Games that started as well-paced horror franchises became absurd action shooters, beloved turn-based RPGs became mash-up amalgamations of MMOs and action games, platforming vanished (except the three franchises Nintendo makes every year), and everything became about all the additional content you could buy once you bought the original content.

On PC it was even worse; franchises I grew up with had morphed into poisonous, hateful incarnations of themselves. Diablo 3 came out with no use for weapons (despite the original Diablo having a memorable dev quote “When I pick up an axe I want it to look like an axe”) and that awful real money auction house. Sims 4 and SimCity arrived with forced online and reduced content, not to mention broken states. Not to mention the mess that Steam has become.

So I essentially gave up. I played my NES and Genesis more than any system, reliving the old days when games were just games, not virtual market vectors for publishers to extort money.

Luckily Warhammer and other table top games kept me pretty satisfied, because at least those price vectors give me physical products with palpable advantages.

So when the current gen started I decided not to get a new console and that my days as a modern console gamer were over. I’d been one since the Atari days and I’ve participated in every generation since so it was a momentous decision. I never even considered an Xbox One. Despite their desperate back-pedaling, the fact that Microsoft even considered limiting used games, tried to force always online, and initially forcibly bundled with Kinect made me completely dismiss it as an anti-consumer product. Sony’s new pay wall for some features didn’t make me happy, but everything I normally use still came with the free online so it wasn’t too off-putting. Still nothing was out that I cared about so I wrote off console gaming. Until…

Walking through a local Target with Miss Misty I decided to check their clearance section. There, in a box, with a little red tag…was a PS4. I stopped and actually said, “Is-is that a PS4?” It was and it was 289.90. More than 100 off. It was noted as being “repackaged.” I rolled the dice and took it home.

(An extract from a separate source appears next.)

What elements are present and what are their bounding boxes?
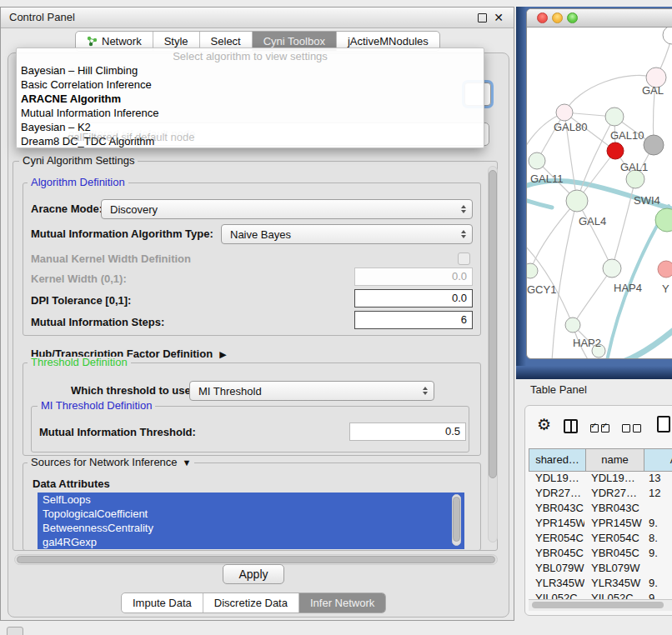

After setting it up I found someone’s account info was still in there. No funding data, but there were some kid’s gaming install info. “Huh…must’ve been a return…” I thought. Then scrolling through the games, just before factory reset, I saw there was a little disc symbol on the GTA5 icon. I selected the “eject” option and sho-nuff, the GTA5 disc popped out. Even though I’m not a fan of the franchise, a free game in system added to the value of the purchase. Essentially I got a slightly used discount bundle.

Fortress of Games
PS4 with free GTA5 at home with my other systems. The PS3 was moved to my gaming room so I could have a Bluray/Netflix player in there too.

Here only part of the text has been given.